(Page images and extracted text)

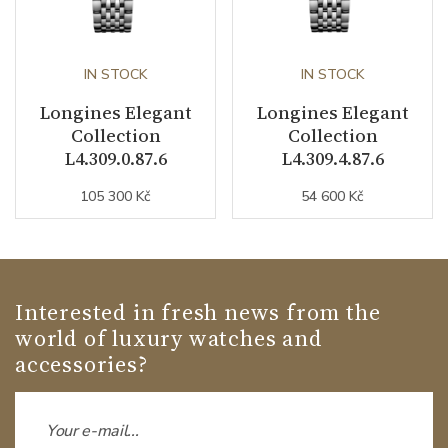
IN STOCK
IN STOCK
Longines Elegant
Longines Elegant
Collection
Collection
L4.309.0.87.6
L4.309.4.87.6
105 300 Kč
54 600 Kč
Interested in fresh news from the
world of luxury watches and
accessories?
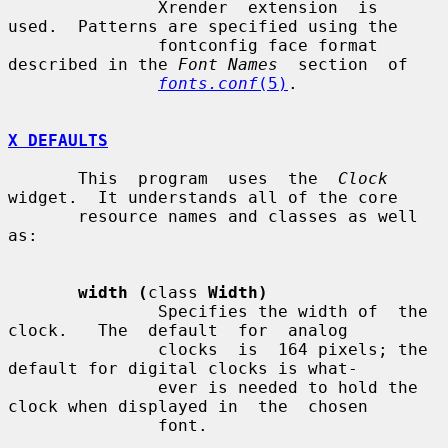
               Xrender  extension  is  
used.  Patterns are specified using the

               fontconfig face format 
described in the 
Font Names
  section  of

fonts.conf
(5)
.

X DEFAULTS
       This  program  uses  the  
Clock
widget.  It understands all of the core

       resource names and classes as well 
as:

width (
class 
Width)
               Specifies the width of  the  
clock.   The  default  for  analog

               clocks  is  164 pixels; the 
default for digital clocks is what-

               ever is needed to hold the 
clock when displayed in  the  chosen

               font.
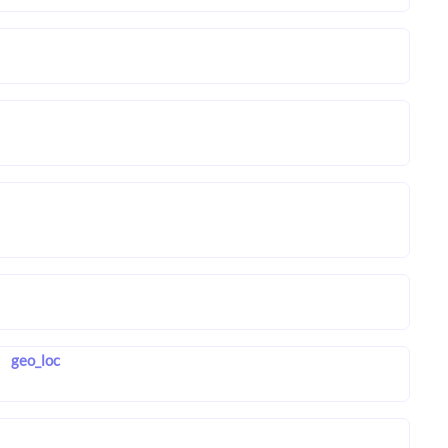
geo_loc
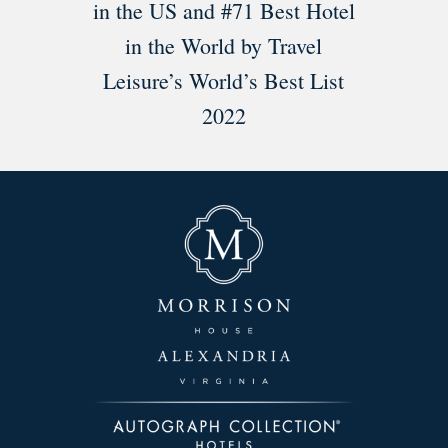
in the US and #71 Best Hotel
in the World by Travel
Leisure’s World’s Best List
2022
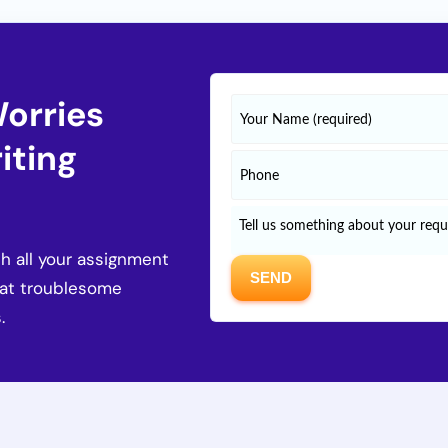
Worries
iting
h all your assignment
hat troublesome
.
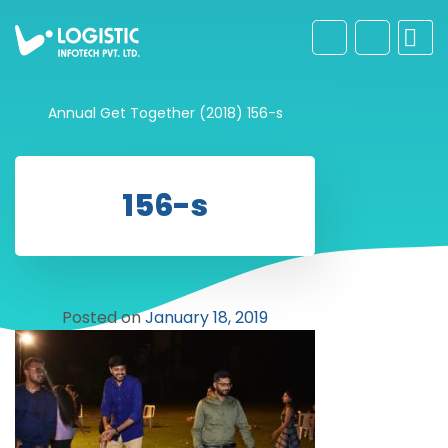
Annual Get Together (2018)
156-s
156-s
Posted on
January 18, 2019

---

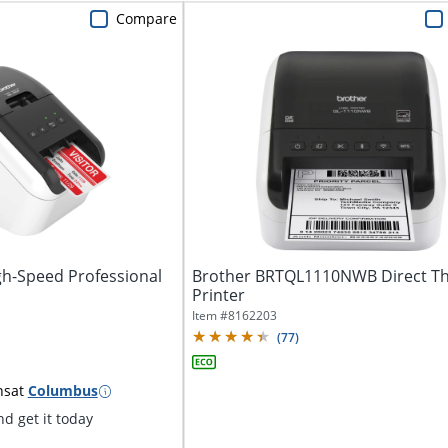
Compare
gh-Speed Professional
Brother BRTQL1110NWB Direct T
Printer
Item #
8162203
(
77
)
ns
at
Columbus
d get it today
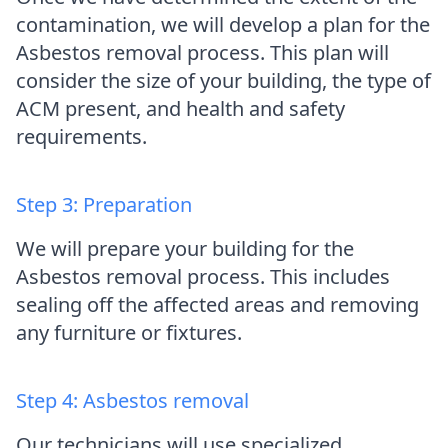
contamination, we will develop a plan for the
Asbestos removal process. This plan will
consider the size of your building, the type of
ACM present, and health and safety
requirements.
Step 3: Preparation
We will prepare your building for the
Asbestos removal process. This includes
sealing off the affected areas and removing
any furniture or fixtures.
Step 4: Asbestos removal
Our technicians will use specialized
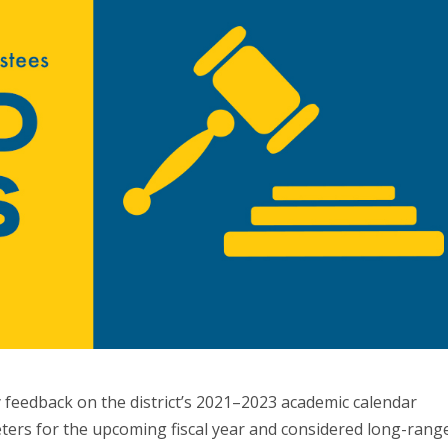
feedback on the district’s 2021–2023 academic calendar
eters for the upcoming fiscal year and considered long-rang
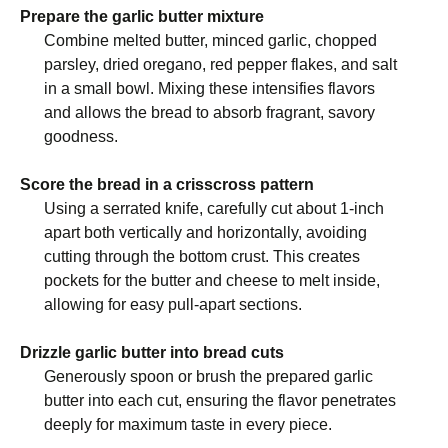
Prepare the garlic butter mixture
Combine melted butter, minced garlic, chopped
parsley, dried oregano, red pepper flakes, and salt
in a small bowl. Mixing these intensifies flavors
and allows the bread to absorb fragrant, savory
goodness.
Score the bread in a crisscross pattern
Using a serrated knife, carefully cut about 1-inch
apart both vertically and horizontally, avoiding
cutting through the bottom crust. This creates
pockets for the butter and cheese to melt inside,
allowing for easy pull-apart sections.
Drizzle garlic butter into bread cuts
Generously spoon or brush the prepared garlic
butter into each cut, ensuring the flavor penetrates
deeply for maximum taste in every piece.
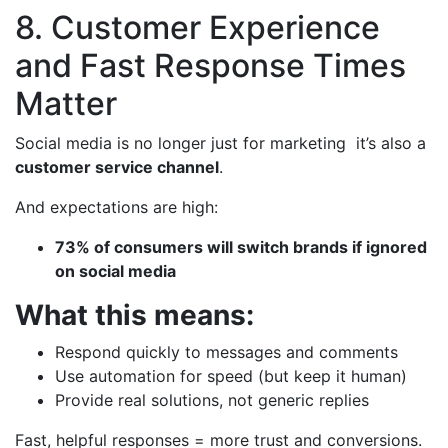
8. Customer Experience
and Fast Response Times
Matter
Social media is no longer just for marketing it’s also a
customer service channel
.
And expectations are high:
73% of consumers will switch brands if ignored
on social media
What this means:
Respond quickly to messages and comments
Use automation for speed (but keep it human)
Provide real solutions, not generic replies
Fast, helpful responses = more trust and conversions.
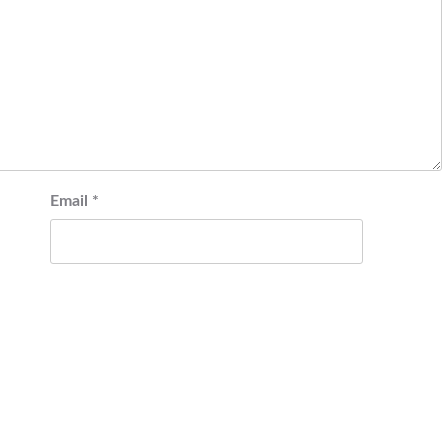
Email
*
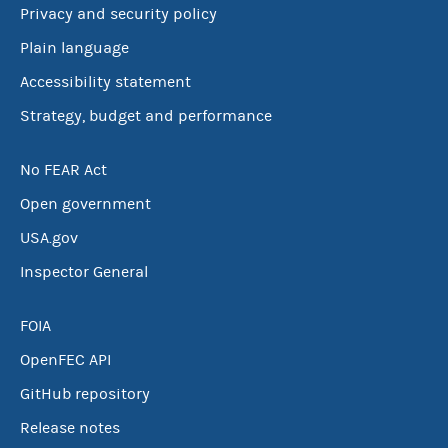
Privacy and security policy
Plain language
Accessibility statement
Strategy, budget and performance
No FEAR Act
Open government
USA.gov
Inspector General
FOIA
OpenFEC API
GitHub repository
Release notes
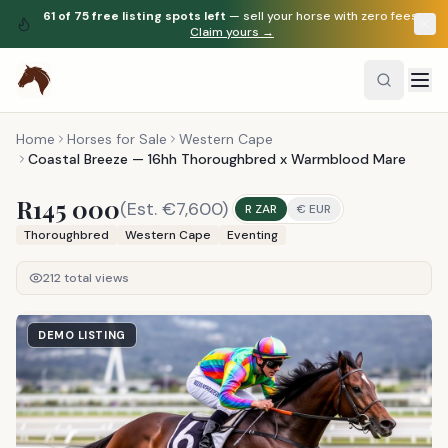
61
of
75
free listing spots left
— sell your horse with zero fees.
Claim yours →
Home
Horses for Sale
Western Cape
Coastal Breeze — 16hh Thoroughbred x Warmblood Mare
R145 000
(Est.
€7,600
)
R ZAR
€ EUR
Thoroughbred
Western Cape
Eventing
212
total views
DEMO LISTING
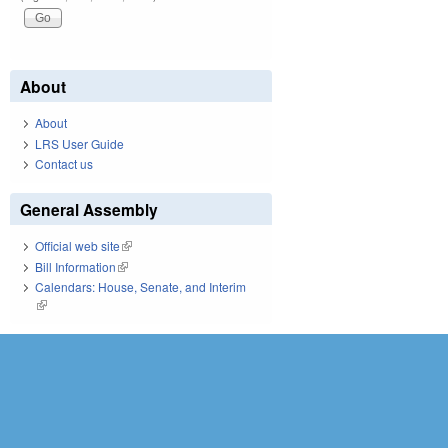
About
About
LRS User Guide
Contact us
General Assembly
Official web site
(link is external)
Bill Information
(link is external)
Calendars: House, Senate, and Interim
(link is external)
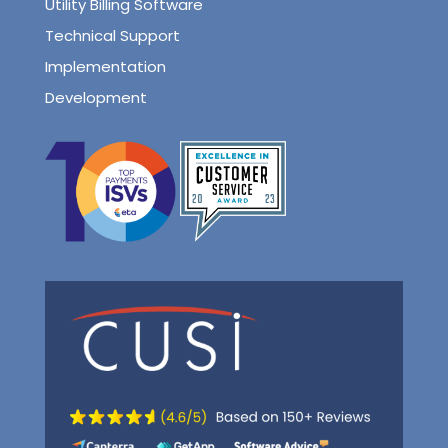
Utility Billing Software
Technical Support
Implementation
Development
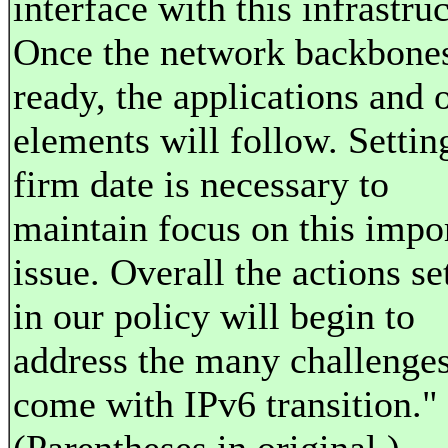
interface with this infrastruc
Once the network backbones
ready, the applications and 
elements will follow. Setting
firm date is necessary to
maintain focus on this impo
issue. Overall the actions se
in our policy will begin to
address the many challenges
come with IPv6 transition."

--

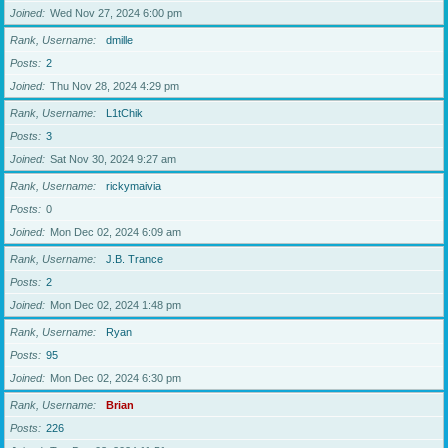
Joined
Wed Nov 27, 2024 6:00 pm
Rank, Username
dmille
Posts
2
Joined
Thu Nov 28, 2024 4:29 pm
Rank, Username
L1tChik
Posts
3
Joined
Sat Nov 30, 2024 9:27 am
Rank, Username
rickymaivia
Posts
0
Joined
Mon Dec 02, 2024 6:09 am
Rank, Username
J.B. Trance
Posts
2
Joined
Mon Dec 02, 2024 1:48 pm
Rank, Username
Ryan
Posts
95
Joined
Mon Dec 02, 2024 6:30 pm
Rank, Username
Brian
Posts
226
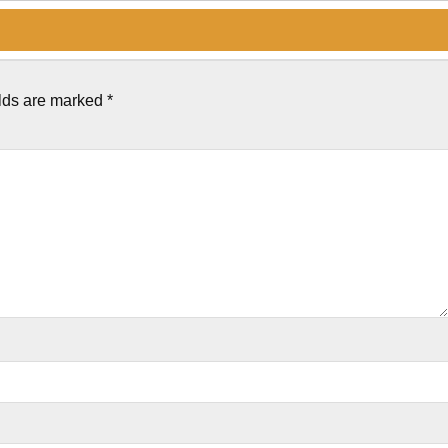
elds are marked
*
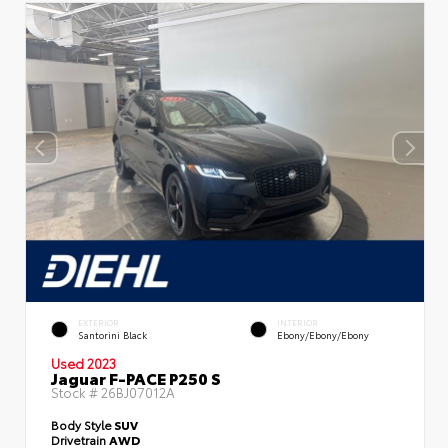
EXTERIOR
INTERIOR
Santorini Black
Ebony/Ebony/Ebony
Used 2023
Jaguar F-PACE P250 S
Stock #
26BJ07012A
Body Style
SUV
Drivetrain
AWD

» **WHAT THE EXERCISE ASKS**: Give back, exactly and without pictures, the stretch of the records above from the line containing "Utility Billing Software" through the line containing "maintain focus on this impo", with both end lines included.

» **SOLVED PROBLEM**:
Utility Billing Software
Technical Support
Implementation
Development
interface with this infrastruc
Once the network backbones
ready, the applications and 
elements will follow. Setting
firm date is necessary to
maintain focus on this impo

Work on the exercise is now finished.